Issue 1: Secret cloud-credentials-site2 is missing data for key cloud-site2

2023-06-24T03:28:41.797Z    INFO    controllers.VolumeReplicationGroup.vrginstance  velero/requests.go:730  Backup  {"VolumeReplicationGroup": "fusion2/fusion2", "rid": "8c60cda6-47fc-4190-a9f1-71a5e38297d0", "State": "primary", "phase": "Failed", "warnings": 0, "errors": 0, "failure": "unable to get credentials: unable to get key for secret: \"cloud-credentials-site2\" secret is missing data for key \"cloud-site2\"", "validation errors": []}

@pdumbre Please confirm referenced secret key-value pair contains S3 credentials in Velero format

Issue 2: site1 S3 store certificate signed by unknown authority

2023-06-24T03:28:41.983Z    INFO    controllers.VolumeReplicationGroup.vrginstance  velero/requests.go:730  Backup  {"VolumeReplicationGroup": "fusion2/fusion2", "rid": "0813add0-3d9f-40ec-a617-0f7e4fdbe395", "State": "primary", "phase": "Failed", "warnings": 0, "errors": 0, "failure": "error checking if backup already exists in object storage: rpc error: code = Unknown desc = RequestError: send request failed\ncaused by: Head \"https://isf-minio-ibm-spectrum-fusion-ns.apps.rackae1.mydomain.com/isf-minio-site1/fusion2/fusion2/kube-objects/1/velero/backups/fusion2--fusion2--1----site1/velero-backup.json\": x509: certificate signed by unknown authority", "validation errors": []}

@pdumbre Please specify CA certificates for site1 also

[pdumbre]

@hatfieldbrian : Even after specifying CA certs for site1 and changing key name for secret 'cloud-credentials-site2' , error persists.

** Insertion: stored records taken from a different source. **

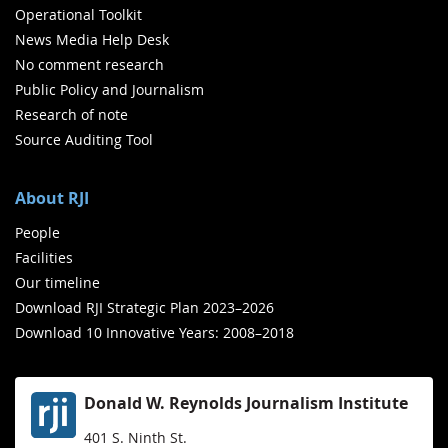
Operational Toolkit
News Media Help Desk
No comment research
Public Policy and Journalism
Research of note
Source Auditing Tool
About RJI
People
Facilities
Our timeline
Download RJI Strategic Plan 2023–2026
Download 10 Innovative Years: 2008–2018
Donald W. Reynolds Journalism Institute
401 S. Ninth St.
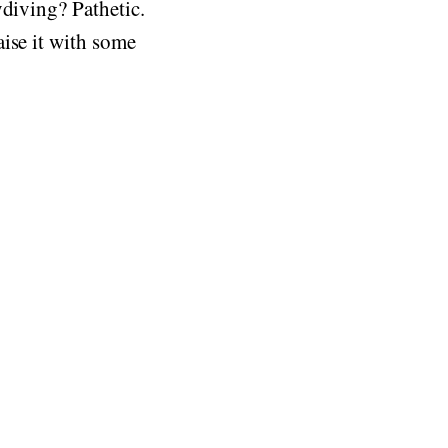
ydiving? Pathetic.
ise it with some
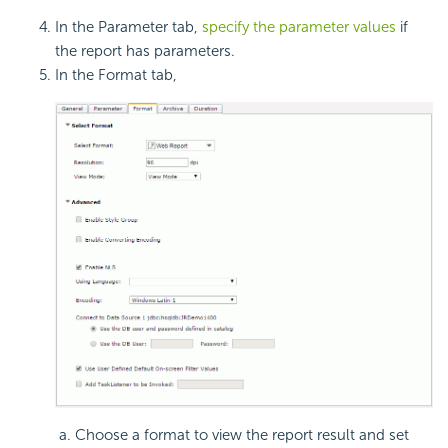
In the Parameter tab,
specify the parameter values
if
the report has parameters.
In the Format tab,
Choose a format to view the report result and set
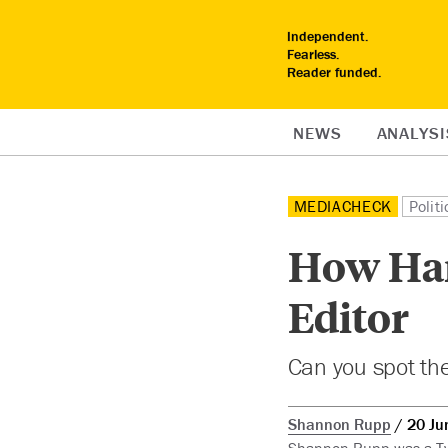
Independent.
Fearless.
Reader funded.
NEWS
ANALYSI
MEDIACHECK
Politi
How Harp
Editor
Can you spot the
Shannon Rupp
20 Ju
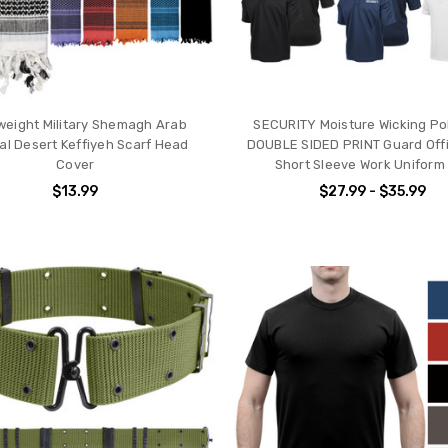
weight Military Shemagh Arab
SECURITY Moisture Wicking Pol
cal Desert Keffiyeh Scarf Head
DOUBLE SIDED PRINT Guard Offi
Cover
Short Sleeve Work Uniform
$13.99
$27.99 - $35.99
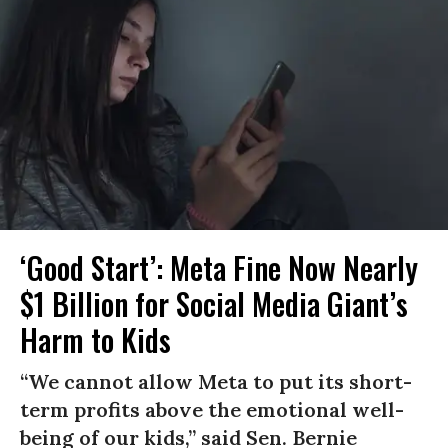
‘Good Start’: Meta Fine Now Nearly
$1 Billion for Social Media Giant’s
Harm to Kids
“We cannot allow Meta to put its short-
term profits above the emotional well-
being of our kids,” said Sen. Bernie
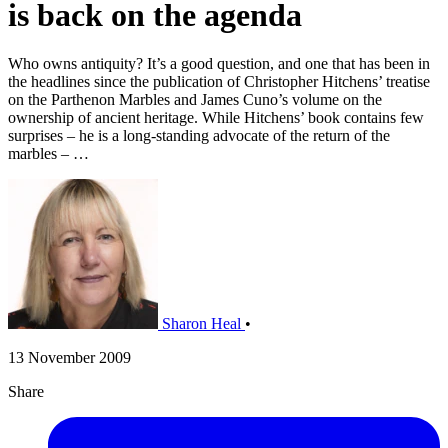
is back on the agenda
Who owns antiquity? It’s a good question, and one that has been in
the headlines since the publication of Christopher Hitchens’ treatise
on the Parthenon Marbles and James Cuno’s volume on the
ownership of ancient heritage. While Hitchens’ book contains few
surprises – he is a long-standing advocate of the return of the
marbles – …
Sharon Heal
•
13 November 2009
Share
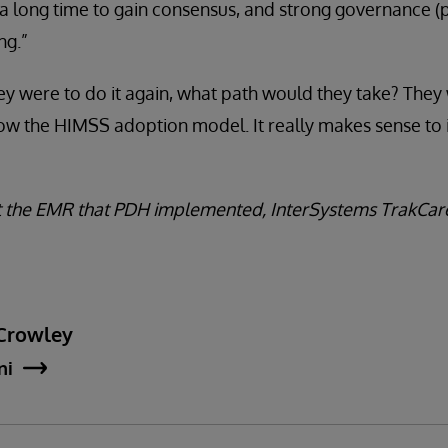
 a long time to gain consensus, and strong governance (pr
ng.”
ey were to do it again, what path would they take? They
llow the HIMSS adoption model. It really makes sense t
 the EMR that PDH implemented, InterSystems TrakCare
Crowley
ni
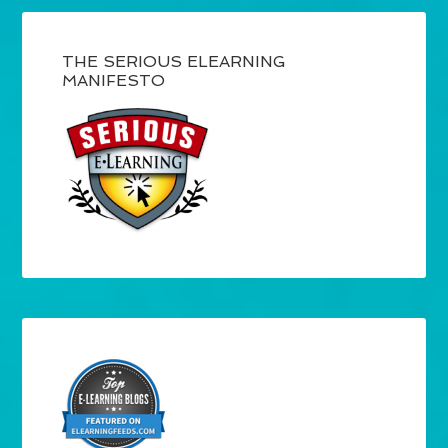
THE SERIOUS ELEARNING
MANIFESTO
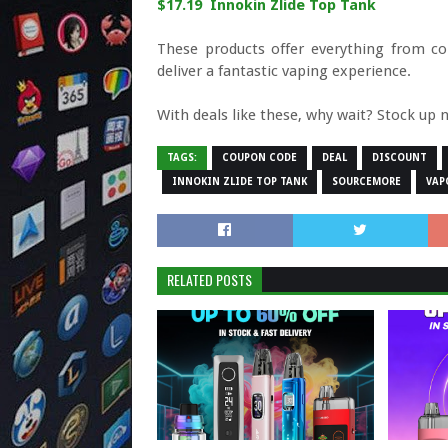
$17.19 Innokin Zlide Top Tank
These products offer everything from c
deliver a fantastic vaping experience.
With deals like these, why wait? Stock up 
TAGS:
COUPON CODE
DEAL
DISCOUNT
INNOKIN ZLIDE TOP TANK
SOURCEMORE
VAP
RELATED POSTS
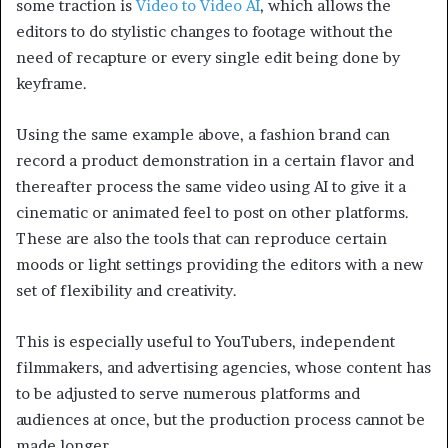
some traction is
Video to Video AI
, which allows the
editors to do stylistic changes to footage without the
need of recapture or every single edit being done by
keyframe.
Using the same example above, a fashion brand can
record a product demonstration in a certain flavor and
thereafter process the same video using AI to give it a
cinematic or animated feel to post on other platforms.
These are also the tools that can reproduce certain
moods or light settings providing the editors with a new
set of flexibility and creativity.
This is especially useful to YouTubers, independent
filmmakers, and advertising agencies, whose content has
to be adjusted to serve numerous platforms and
audiences at once, but the production process cannot be
made longer.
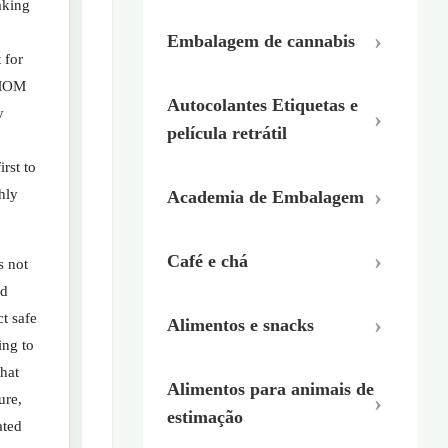
aking
Embalagem de cannabis
 for
 MOM
Autocolantes Etiquetas e
y
película retrátil
rst to
hly
Academia de Embalagem
Café e chá
s not
od
ct safe
Alimentos e snacks
ing to
hat
Alimentos para animais de
ure,
estimação
ated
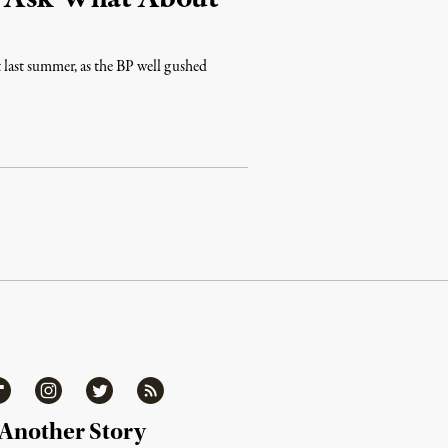
t last summer, as the BP well gushed
ipboard
Instagram
Twitter
RSS
 Another Story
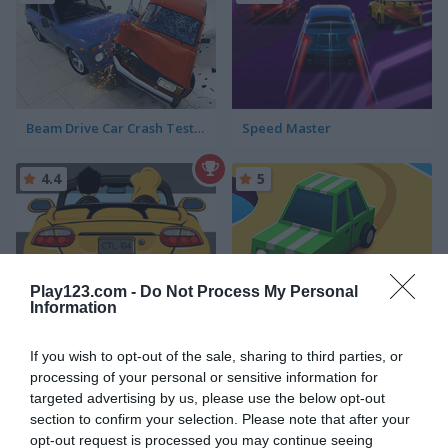
Beam Drive Car Crash Test Simulator
Speed Master
4.4
5
Play123.com -
Do Not Process My Personal
Information
Car Rush
Drift Donut
If you wish to opt-out of the sale, sharing to third parties, or
5
5
processing of your personal or sensitive information for
targeted advertising by us, please use the below opt-out
section to confirm your selection. Please note that after your
opt-out request is processed you may continue seeing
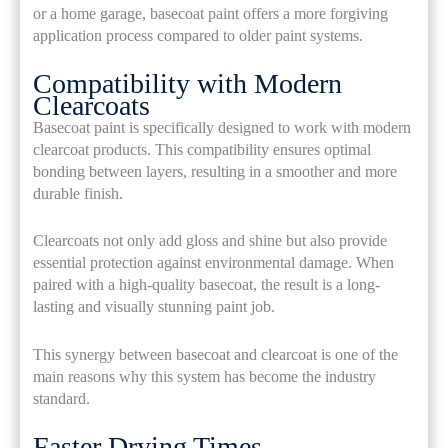
or a home garage, basecoat paint offers a more forgiving
application process compared to older paint systems.
Compatibility with Modern
Clearcoats
Basecoat paint is specifically designed to work with modern
clearcoat products. This compatibility ensures optimal
bonding between layers, resulting in a smoother and more
durable finish.
Clearcoats not only add gloss and shine but also provide
essential protection against environmental damage. When
paired with a high-quality basecoat, the result is a long-
lasting and visually stunning paint job.
This synergy between basecoat and clearcoat is one of the
main reasons why this system has become the industry
standard.
Faster Drying Times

CACert specified in Ramen-DR config map not getting preserved in BSL instance of OADP operator.

[hatfieldbrian]

Thanks @pdumbre. Will you please share the updated config map, VRG, and Ramen log?

[keslerzhu]

Hello, everyone, I have reproduced the problem on our env. We have 2 OCP clusters: AE1 and AE2, each of which has an MinIO S3 storage. What I have done in this experiment is let velero on AE1 be able to access both MinIO on AE1 and AE2.

From screenshot, you can see there are two kinds of BSL:

1. General BSL, which derive caCert from DPA, can access both MinIO on AE1 and AE2
2. BSL generated by Ramen Recipe, which can access neither MinIO on AE1 nor MinIO on AE2, because of the lack of caCert.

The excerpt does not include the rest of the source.